INSTRUCTIONS TO FOLLOW:
Collect each line of the records containing the string "Orange".

Collected data:
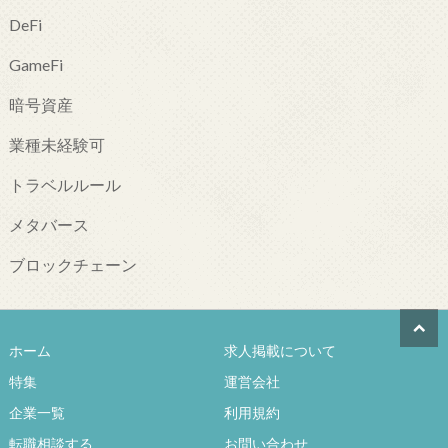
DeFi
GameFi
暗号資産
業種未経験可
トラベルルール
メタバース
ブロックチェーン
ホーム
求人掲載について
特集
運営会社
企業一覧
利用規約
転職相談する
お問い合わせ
---
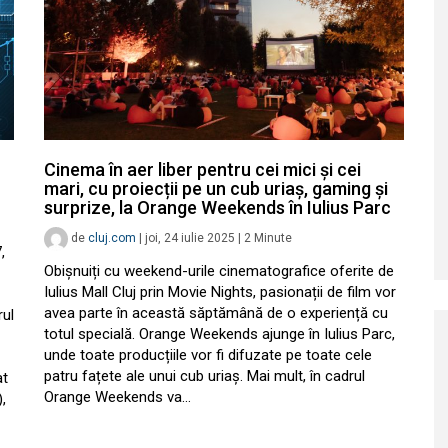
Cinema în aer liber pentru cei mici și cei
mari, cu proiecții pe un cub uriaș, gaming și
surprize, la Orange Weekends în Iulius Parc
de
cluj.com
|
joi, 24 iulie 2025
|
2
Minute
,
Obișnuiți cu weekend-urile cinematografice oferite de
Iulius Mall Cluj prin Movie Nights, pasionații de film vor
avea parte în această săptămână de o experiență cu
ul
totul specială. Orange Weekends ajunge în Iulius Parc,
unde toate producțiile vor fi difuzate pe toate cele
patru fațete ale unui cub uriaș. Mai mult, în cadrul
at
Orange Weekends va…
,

EXERCISE ANSWER:
surprize, la Orange Weekends în Iulius Parc
totul specială. Orange Weekends ajunge în Iulius Parc,
Orange Weekends va…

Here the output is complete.